- [TO DO]: Here is the task for the listing below: output exactly the lines from the one containing "engagement by account - Set up tracking of" through the one containing "goals and how we may work together.", and leave out the pictures.

- [SUPPLIED MATERIAL]:
####################

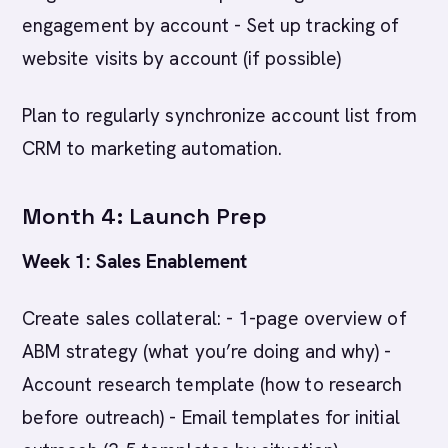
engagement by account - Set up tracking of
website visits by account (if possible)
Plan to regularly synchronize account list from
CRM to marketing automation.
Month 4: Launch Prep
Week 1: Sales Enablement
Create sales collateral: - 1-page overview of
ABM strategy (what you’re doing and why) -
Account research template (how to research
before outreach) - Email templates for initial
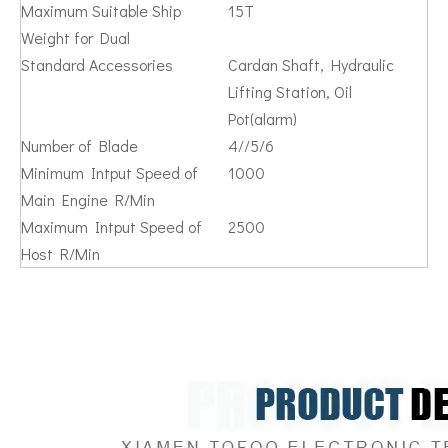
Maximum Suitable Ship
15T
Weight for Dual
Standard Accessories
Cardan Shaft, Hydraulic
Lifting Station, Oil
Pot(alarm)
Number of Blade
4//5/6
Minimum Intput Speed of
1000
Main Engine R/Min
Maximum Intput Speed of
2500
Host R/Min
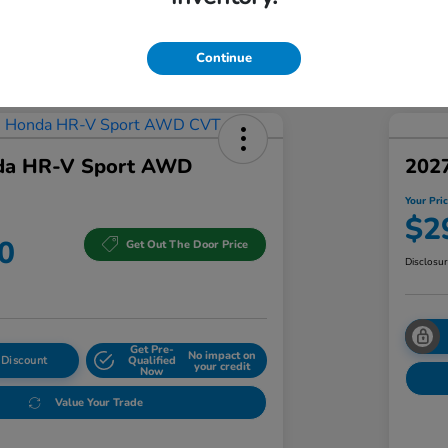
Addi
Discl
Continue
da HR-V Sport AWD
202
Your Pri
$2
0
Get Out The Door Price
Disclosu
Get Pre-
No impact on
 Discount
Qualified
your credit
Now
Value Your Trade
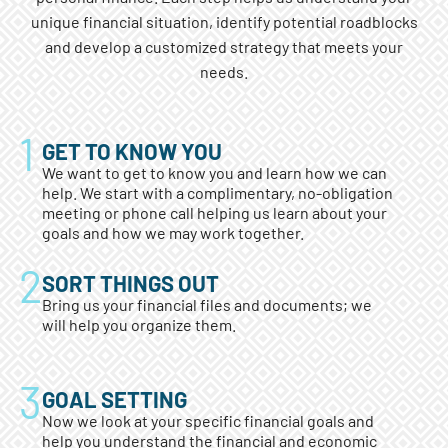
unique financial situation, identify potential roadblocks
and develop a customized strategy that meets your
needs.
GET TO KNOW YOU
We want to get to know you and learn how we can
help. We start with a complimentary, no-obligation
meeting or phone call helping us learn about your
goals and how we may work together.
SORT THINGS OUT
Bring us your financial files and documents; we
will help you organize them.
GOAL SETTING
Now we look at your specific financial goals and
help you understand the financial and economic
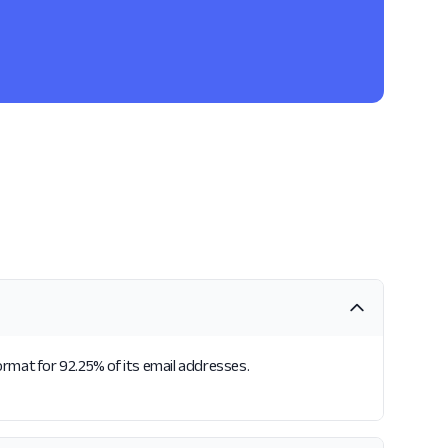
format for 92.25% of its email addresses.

####################

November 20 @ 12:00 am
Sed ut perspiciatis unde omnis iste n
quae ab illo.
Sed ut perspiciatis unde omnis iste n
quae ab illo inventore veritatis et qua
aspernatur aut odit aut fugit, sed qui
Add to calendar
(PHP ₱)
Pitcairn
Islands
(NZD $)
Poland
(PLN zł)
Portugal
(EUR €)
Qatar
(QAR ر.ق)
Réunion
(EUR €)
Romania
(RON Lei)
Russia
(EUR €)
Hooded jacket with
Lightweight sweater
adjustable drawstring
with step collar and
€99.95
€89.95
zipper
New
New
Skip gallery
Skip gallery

####################

- [OUTPUT OF THE EXERCISE]:
engagement by account - Set up tracking of
website visits by account (if possible)
Plan to regularly synchronize account list from
CRM to marketing automation.
Month 4: Launch Prep
Week 1: Sales Enablement
Create sales collateral: - 1-page overview of
ABM strategy (what you’re doing and why) -
Account research template (how to research
before outreach) - Email templates for initial
Maximum Suitable Ship
15T
Weight for Dual
Standard Accessories
Cardan Shaft, Hydraulic
Lifting Station, Oil
Pot(alarm)
Number of Blade
4//5/6
Minimum Intput Speed of
1000
Main Engine R/Min
Maximum Intput Speed of
2500
Host R/Min
Addi
Discl
Continue
da HR-V Sport AWD
202
Your Pri
$2
0
Get Out The Door Price
Disclosu
Get Pre-
No impact on
 Discount
Qualified
your credit
Now
Value Your Trade
unique financial situation, identify potential roadblocks
and develop a customized strategy that meets your
needs.
GET TO KNOW YOU
We want to get to know you and learn how we can
help. We start with a complimentary, no-obligation
meeting or phone call helping us learn about your
goals and how we may work together.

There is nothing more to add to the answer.